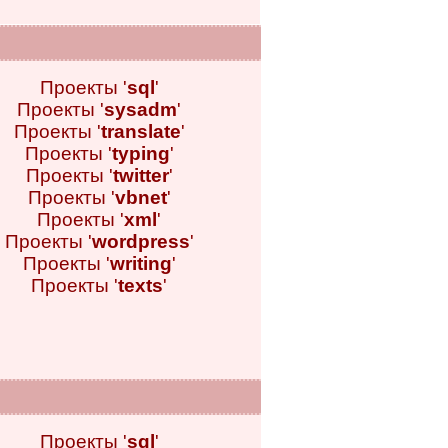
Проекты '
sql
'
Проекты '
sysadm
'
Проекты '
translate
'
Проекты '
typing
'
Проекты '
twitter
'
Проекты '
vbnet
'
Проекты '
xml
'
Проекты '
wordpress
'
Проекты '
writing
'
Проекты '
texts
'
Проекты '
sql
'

---

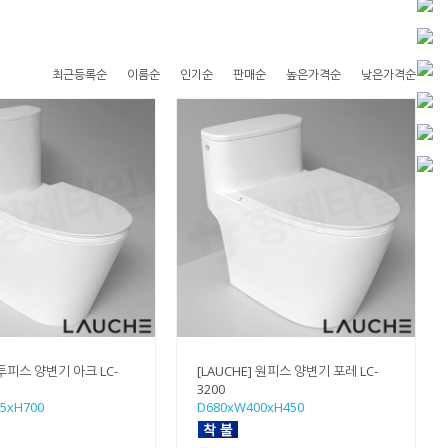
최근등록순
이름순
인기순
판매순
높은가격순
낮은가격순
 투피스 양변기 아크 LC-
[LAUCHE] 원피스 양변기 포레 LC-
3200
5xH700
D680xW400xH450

→ Problem requirements: Every line above from the line with "[LAUCHE] 원피스 양변기" to the line with "D680xW400xH450", inclusive, must be returned exactly; no other line belongs in the reply.

→ The completed task:
[LAUCHE] 원피스 양변기 포레 LC-
3200
5xH700
D680xW400xH450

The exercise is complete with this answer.